Los hombres enviados con el inconsciente Dillman, para fingir el accidente, ya habían abandonado el pueblo con su víctima. No había nada que temer, por lo tanto.
Pero, extrañamente, al día siguiente sucedió algo que conmocionó al pueblo entero. Y, muy en especial, al juez Massey y al sheriff Farrell. Ese algo fue el regreso de los cinco hombres enviados con Dillman. Todos volvieron a lomos de sus caballos, a paso lento y dócil. Pero todos en igualdad de condiciones: cruzados sobre las sillas de sus monturas, dejando arrastrar sus brazos y piernas, muy rígidos, a ambos lados del caballo. Y con una bala en medio de su frente, perforándoles el cráneo.
Cuando fueron descargados de los caballos, por algunos ciudadanos asustados, sus rostros se quedaron contemplando el cielo sin verlo, enormemente vidriados sus ojos, que el horror de la muerte había desorbitado.
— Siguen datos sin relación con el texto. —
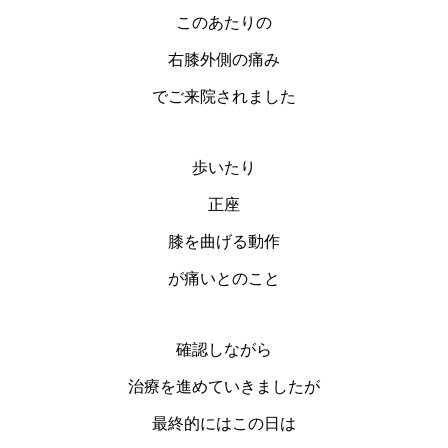
このあたりの
右膝外側の痛み
でご来院されました
歩いたり
正座
膝を曲げる動作
が痛いとのこと
確認しながら
治療を進めていきましたが
最終的にはこの日は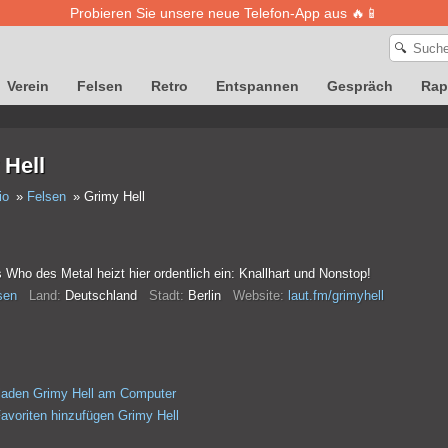
Probieren Sie unsere neue Telefon-App aus 🔥📱
🔍
Verein
Felsen
Retro
Entspannen
Gespräch
Rap
 Hell
io
Felsen
Grimy Hell
Who des Metal heizt hier ordentlich ein: Knallhart und Nonstop!
sen
Land:
Deutschland
Stadt:
Berlin
Website:
laut.fm/grimyhell
laden Grimy Hell am Computer
avoriten hinzufügen Grimy Hell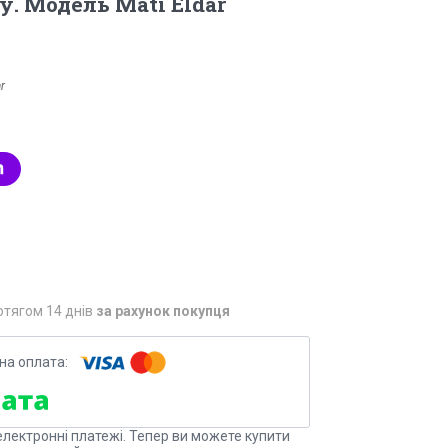
у. Модель Mati Eldar
r
отягом 14 днів
за рахунок покупця
електронні платежі. Тепер ви можете купити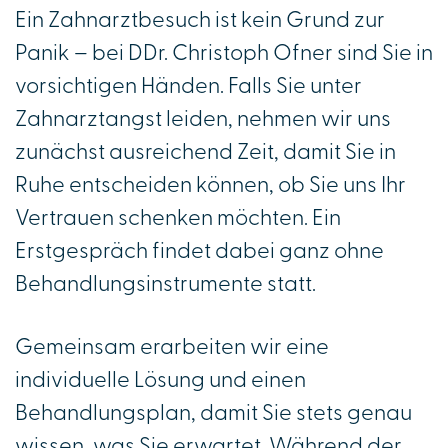
Ein Zahnarztbesuch ist kein Grund zur
Panik – bei DDr. Christoph Ofner sind Sie in
vorsichtigen Händen. Falls Sie unter
Zahnarztangst leiden, nehmen wir uns
zunächst ausreichend Zeit, damit Sie in
Ruhe entscheiden können, ob Sie uns Ihr
Vertrauen schenken möchten. Ein
Erstgespräch findet dabei ganz ohne
Behandlungsinstrumente statt.
Gemeinsam erarbeiten wir eine
individuelle Lösung und einen
Behandlungsplan, damit Sie stets genau
wissen, was Sie erwartet. Während der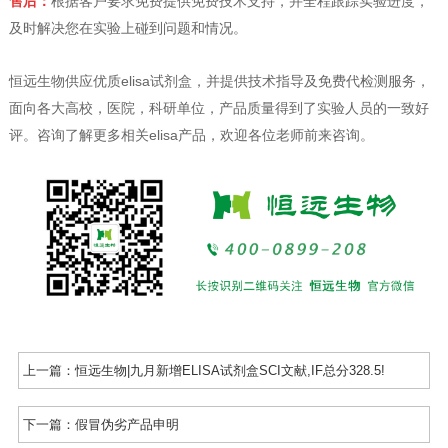
售后：
根据客户要求免费提供免费技术支持，并全程跟踪实验进度，
及时解决您在实验上碰到问题和情况。
恒远生物供应优质elisa试剂盒，并提供技术指导及免费代检测服务，
面向各大高校，医院，科研单位，产品质量得到了实验人员的一致好
评。咨询了解更多相关elisa产品，欢迎各位老师前来咨询。
上一篇：
恒远生物|九月新增ELISA试剂盒SCI文献,IF总分328.5!
下一篇：
假冒伪劣产品申明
—¡Cielos! —aulló el juez Massey, palideciendo al ser requerido para presenciar la increíble escena—. ¿Qué es lo que ha sucedido?
Al mismo tiempo, por otro punto del desierto, llegaba cansinamente un carruaje a Rainbow Bridge. Un carruaje en cuyo toldo se leía ostensiblemente:
«El doctor Kane, profesor en ciencias curativas y en nuevos hallazgos milagrosos. ¡Un dólar por el elixir de la vida y de la salud!»
Nadie en Rainbow Bridge relacionó, por supuesto, la llegada del carruaje con los trotamundos y charlatanes, con la aparición de los cinco hombres muertos.